Durante las dos últimas décadas sinceramente no hubo películas que analizasen con este grado de detallismo y honestidad la idiotez antojadiza de la niñez y adolescencia en primer término, a la par de su fetiche con vincular a los discursos fatalistas con el pesar infligido a terceros sin razón, y las miserias del enclave docente en segunda instancia, especialmente haciendo hincapié en el fracaso de un sistema educativo que no sólo no puede identificar a los posibles focos de conductas crueles u homicidas (la misma Moriguchi se entera de la “máquina de ejecuciones” de Watanabe, en la que asesina a gatos y perros callejeros, pero no hace nada para detenerlo hasta que junto a Shimomura mata a su hija), sino que incluso falla en la construcción de un mínimo respeto por parte de los alumnos y/ o en empaparse de lo que está ocurriendo en el aula (la ignorancia de Terada en torno a la eterna ausencia de Naoki y el bullying a Shuya lo pone en un constante ridículo involuntario frente a los muchachos y muchachas de su clase, a lo que se suma la franca inexperiencia del hombre en el rubro y ese idealismo bobalicón del que gusta embanderarse, uno más volcado a imponer el manualcito del profesorado new age que a escuchar -o buscar las formas de escudriñar- a los estudiantes complejos reales, esos que no se pueden simplificar en una dimensión existencial o una receta escolar preconcebida).
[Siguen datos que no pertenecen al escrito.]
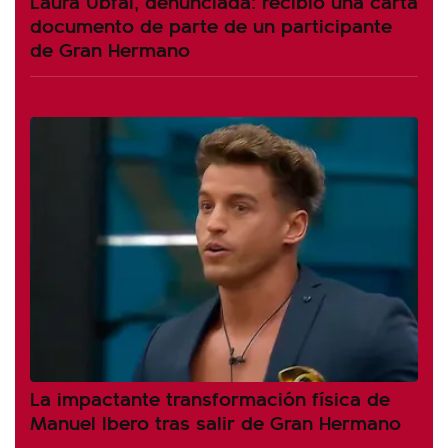
Laura Ubfal, denunciada: recibió una carta
documento de parte de un participante
de Gran Hermano
La impactante transformación física de
Manuel Ibero tras salir de Gran Hermano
Como si lo anterior fuera poco, Confesiones juega también con los miedos y prejuicios de la sociedad alrededor de las enfermedades contagiosas y el mismo valor que se le adjudica a la vida a escalas individual y comunal, empezando por la triste trivialización durante la infancia y finiquitando con la angustia de la adultez cuando los años pasan y las dolencias y enfermedades se acumulan…

 

Confesiones (Kokuhaku, Japón, 2010)

Dirección y Guión: Tetsuya Nakashima. Elenco: Takako Matsu, Yukito Nishii, Kaoru Fujiwara, Mana Ashida, Ikuyo Kuroda, Yoshino Kimura, Ai Hashimoto, Masaki Okada, Soichiro Suzuki, Tsutomu Takahashi. Producción: Yutaka Suzuki, Yoshihiro Kubota, Yûji Ishida y Genki Kawamura. Duración: 106 minutos.